Bapak : “Yang tadi.”
Ibu : “Teman Lena?”
Bapak : “Iya teman Lena yang tadi, siapa namanya?’
Ibu : “Berarti tahun ini kita pulang ke rumah orang tuamu lagi?”
Bapak : “Jelas! Siapa nama teman Lena tadi?’
Ibu : “Sudahlah aku pulang ke rumah orang tuaku saja. Kasian ibu sudah
semakin tua, dia ingin melihat kita sekeluarga kan?”
Bapak : “Tidak bisa! Kesepakatan telah tercipta, tidak bisa diubah. Jika
terus dirubah, bagaimana menjalankan kesepakatan itu dan untuk
apa membuat kesepakatan jika tidak ada kepastian untuk
dilakukan. Siapa nama teman Lena tadi?”
Ibu : “Engga tahu.”
Bapak : “Loh.”
Ibu : “Kok loh?’
Bapak : “Ya, loh, bagaimana mungkin kamu tidak menanyakannnya?”
Ibu : “Kenapa bukan kamu?”
Bapak : “Aku kan sedang menonton tv dan aku tidak berhadapan langsung
dengannya.”

TERDENGAR KETUKAN PINTU.


Bapak : “Ada yang ketuk pintu, bukakan lah!”
Ibu : “Bagaimana jika Lena?”
Bapak : “Ya, tetap dibukakan pintunya kan?”
Ibu : “Bukan itu. Jika bukan Lena, maka perjanjian tadi batal.”
Bapak : “Bukakan lah pintu itu, kasihan tamunya.”
Ibu : “Buat satu kesepakatan baru dulu.”

TERDENGAR KETUKAN PINTU


Ibu : (Teriak ke arah pintu) “Sebentar ya, lagi menunggu kesepakatan
nih, sabar ya.”
Bapak : “Ya sudah, buka disana.”
Ibu : “Kesepakatan?”
Bapak : “Yah!

PINTU TERBUKA. BU LENA PUAS. PERBINCANGAN DIDEPAN PINTU


RUMAH.
Tamu II : “Kesepakatan apa Tante?”
Ibu : “Ah, tidak. Kamu siapa dan ada apa?”
Tamu II : “Saya temannya Lena, Tante. Kebetulan saya sedang main di
daerah sini.”
Ibu : “Terus?”
Tamu II : “Ya, terus saya mampir Tante. Karena kebetulan saya sedang main
di daerah sini. Jadi saya mampir ke sini, Tante.”
Ibu : “Terus?”
Tamu II : “Ya, karena itu Tante, hm, Lenanya ada?”
Ibu : “Jadi karena kebetulan main di daerah sini, kamu mampir dan
mencari Lena?”
Tamu II : “Benar itu Tante.”
Ibu : “Karena kebetulan?”
Tamu II : “Sebenarnya bukan Tante.”
Ibu : “Yang benar yang mana.”
Tamu II : “Saya memang mencari Lena, Tante.”
Ibu : “Karena main di daerah sini?”
Tamu II : “Tidak Tante, saya memang sengaja datang kemari untuk mencari
Lena, Tante.”
Bapak : (Memotong) “Suruh duduk dulu, hanya tukang pos yang diterima
di depan pintu.”
Ibu : “Yasudah kamu silahkan masuk dulu.”

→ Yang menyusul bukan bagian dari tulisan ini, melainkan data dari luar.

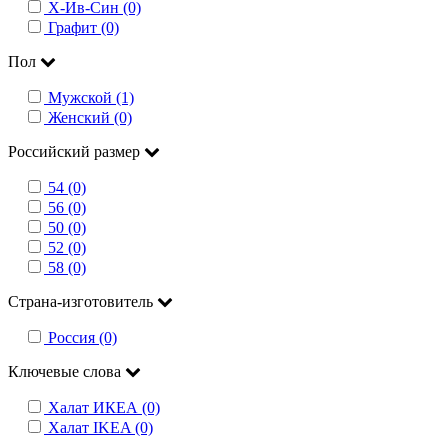
Х-Ив-Син (0)
Графит (0)
Пол
Мужской (1)
Женский (0)
Российский размер
54 (0)
56 (0)
50 (0)
52 (0)
58 (0)
Страна-изготовитель
Россия (0)
Ключевые слова
Халат ИКЕА (0)
Халат IKEA (0)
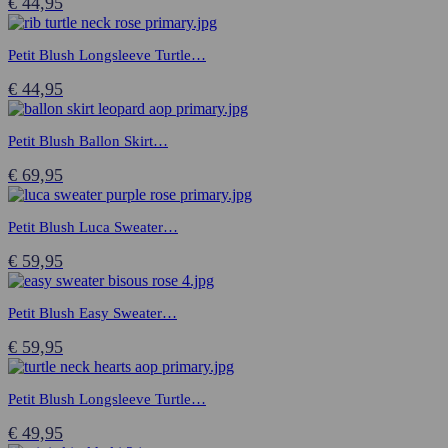
€
44,95
Petit Blush Longsleeve Turtle…
€
44,95
Petit Blush Ballon Skirt…
€
69,95
Petit Blush Luca Sweater…
€
59,95
Petit Blush Easy Sweater…
€
59,95
Petit Blush Longsleeve Turtle…
€
49,95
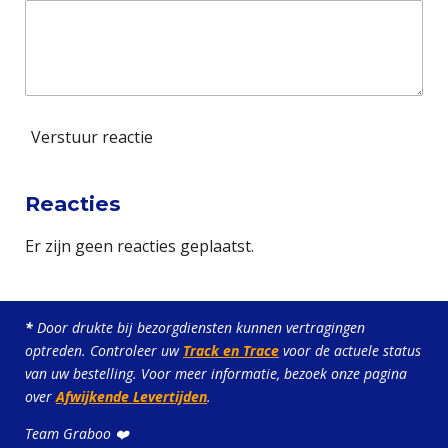
Verstuur reactie
Reacties
Er zijn geen reacties geplaatst.
*
Door drukte bij bezorgdiensten kunnen vertragingen
optreden. Controleer uw
Track en Trace
voor de actuele status
van uw bestelling. Voor meer informatie, bezoek onze pagina
over
Afwijkende Levertijden
.
Team Graboo ❤️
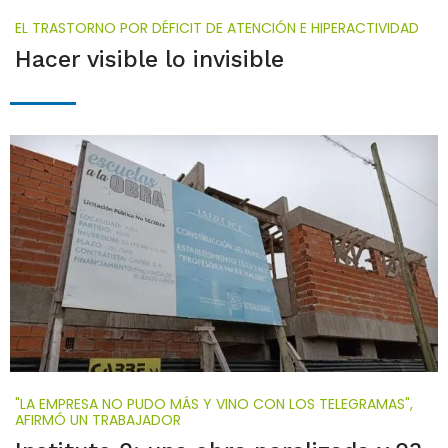
EL TRASTORNO POR DÉFICIT DE ATENCIÓN E HIPERACTIVIDAD
Hacer visible lo invisible
"LA EMPRESA NO PUDO MÁS Y VINO CON LOS TELEGRAMAS",
AFIRMÓ UN TRABAJADOR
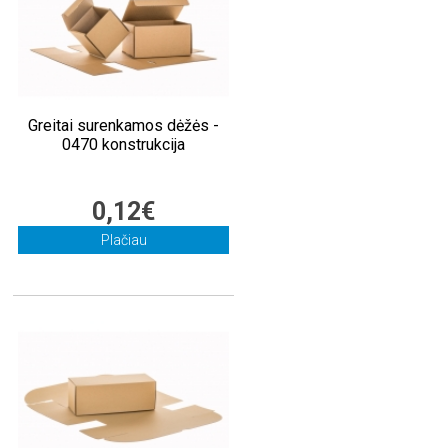
Greitai surenkamos dėžės -
0470 konstrukcija
0,12€
Plačiau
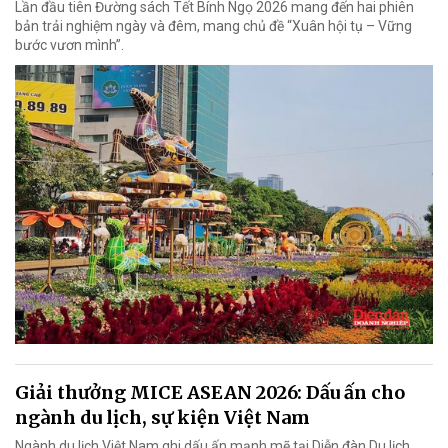
Lần đầu tiên Đường sách Tết Bính Ngọ 2026 mang đến hai phiên
bản trải nghiệm ngày và đêm, mang chủ đề “Xuân hội tụ – Vững
bước vươn mình”.
Giải thưởng MICE ASEAN 2026: Dấu ấn cho
ngành du lịch, sự kiện Việt Nam
Ngành du lịch Việt Nam ghi dấu ấn mạnh mẽ tại Diễn đàn Du lịch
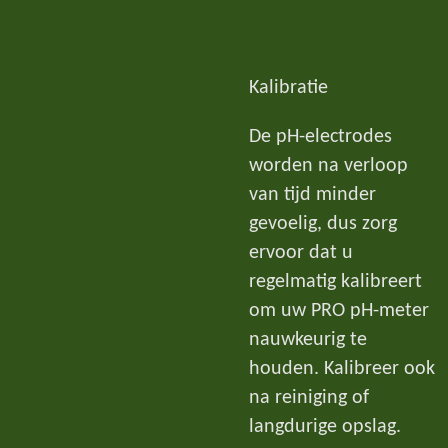
Kalibratie
De pH-electrodes
worden na verloop
van tijd minder
gevoelig, dus zorg
ervoor dat u
regelmatig kalibreert
om uw PRO pH-meter
nauwkeurig te
houden. Kalibreer ook
na reiniging of
langdurige opslag.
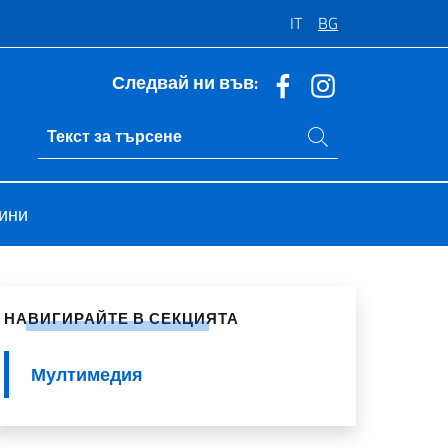
IT
BG
Следвай ни във:
Търси в сайта
Ricerca sito live
ини
ели в социалните мрежи
НАВИГИРАЙТЕ В СЕКЦИЯТА
Мултимедия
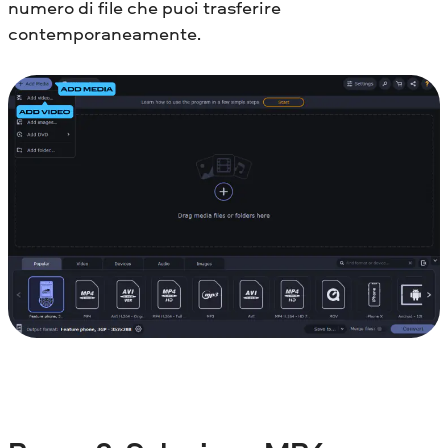
numero di file che puoi trasferire
contemporaneamente.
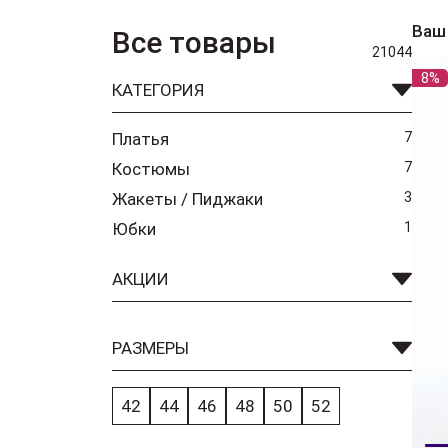
Ваш
Все товары
21044
8%
КАТЕГОРИЯ
Платья
7
Костюмы
7
Жакеты / Пиджаки
3
Юбки
1
АКЦИИ
РАЗМЕРЫ
42
44
46
48
50
52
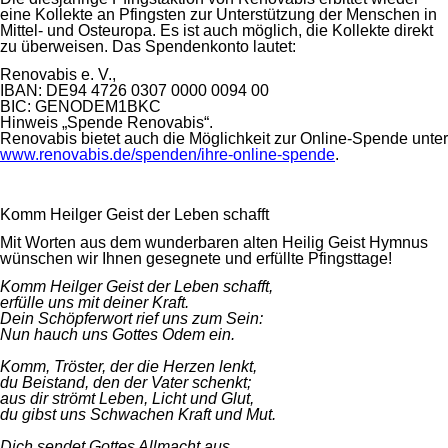
eine Kollekte an Pfingsten zur Unterstützung der Menschen in
Mittel- und Osteuropa. Es ist auch möglich, die Kollekte direkt
zu überweisen. Das Spendenkonto lautet:
Renovabis e. V.,
IBAN: DE94 4726 0307 0000 0094 00
BIC: GENODEM1BKC
Hinweis „Spende Renovabis“.
Renovabis bietet auch die Möglichkeit zur Online-Spende unter
www.renovabis.de/spenden/ihre-online-spende
.
Komm Heilger Geist der Leben schafft
Mit Worten aus dem wunderbaren alten Heilig Geist Hymnus
wünschen wir Ihnen gesegnete und erfüllte Pfingsttage!
Komm Heilger Geist der Leben schafft,
erfülle uns mit deiner Kraft.
Dein Schöpferwort rief uns zum Sein:
Nun hauch uns Gottes Odem ein.
Komm, Tröster, der die Herzen lenkt,
du Beistand, den der Vater schenkt;
aus dir strömt Leben, Licht und Glut,
du gibst uns Schwachen Kraft und Mut.
Dich sendet Gottes Allmacht aus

TAMU II MASUK DAN DUDUK DI RUANG TELEVISI. BU LENA MASUK


DAPUR
Tamu II : “Om boleh duduk?”
Bapak : “Ohiya silahkan.”
Tamu II : “Lagi nonton berita ya, Om?
Bapak : “Tidak, saya cuma sedang melihat tanggapan wakil rakyat tentang
bencana yang tidak berkesudahan ini.”
Tamu II : “Itukan berita namanya, Om.”
Bapak : “Itu bukan berita, itu opini. Opini itu pendapat, kebenarannya
masih belum bisa diandalkan. Namanya berita harus
mengutamakan kebenaran, kenyataan.”
Tamu II : “Tapi itu kan acara berita, Om.”
Bapak : “Memang, beritanya, wakil rakyat sedang memberikan opini.”
Tamu II : “Artinya sedang nonton berita, Om.”
Bapak : “Tidak, saya sedang melihat opini. Ingat, opini!”
Tamu II : “Bedanya apa, Om?”
Bapak : “Opini itu tidak murni kenyataan, namanya juga pendapat, sedang
berita itu nyata, kenyataan tadi. Begini, kucing di tabrak mobil, itu
berita.”
Tamu II : “Kalau opini om?”
Bapak : “Mengapa kucing itu mau ditabrak?”
Tamu II : “Mungkin saja ia tidak melihat mobil yang laju, tiba-tiba saja ia
sudah bersimbah darah.”
Bapak : “Itu dia oponi.”
Tamu II : “Opini?”
Bapak : “Iya, itu opini kamu. Liat omongan wakil rakyat itu, semuanya
serba mungkin kan?”
Tamu II : “Jadi yang serba mungkin itu bukan berita?”
Bapak : “Mungkin kok berita? Mungkin itu kan belum jelas, sedang berita
itu kan sudah jelas dan pasti.”
Tamu II : “Tapia apa yang pasti dizaman sekarang Om?”
Bapak : “Ya, opini.”

BU LENA KELUAR DAPUR MEMBAWA THE DALAM GELAS


MENUNJU KULKAS. MEMBUKANYA.
Tamu II : “Tidak usah yang dingin Tante, saya sedang batuk.”
Ibu : “Mau pudding?”
Tamu II : “Boleh, Tante.”
Ibu : “Tapi dingin ?”
Tamu II : “Tidak apa-apa Tante, kan cuma pudding?”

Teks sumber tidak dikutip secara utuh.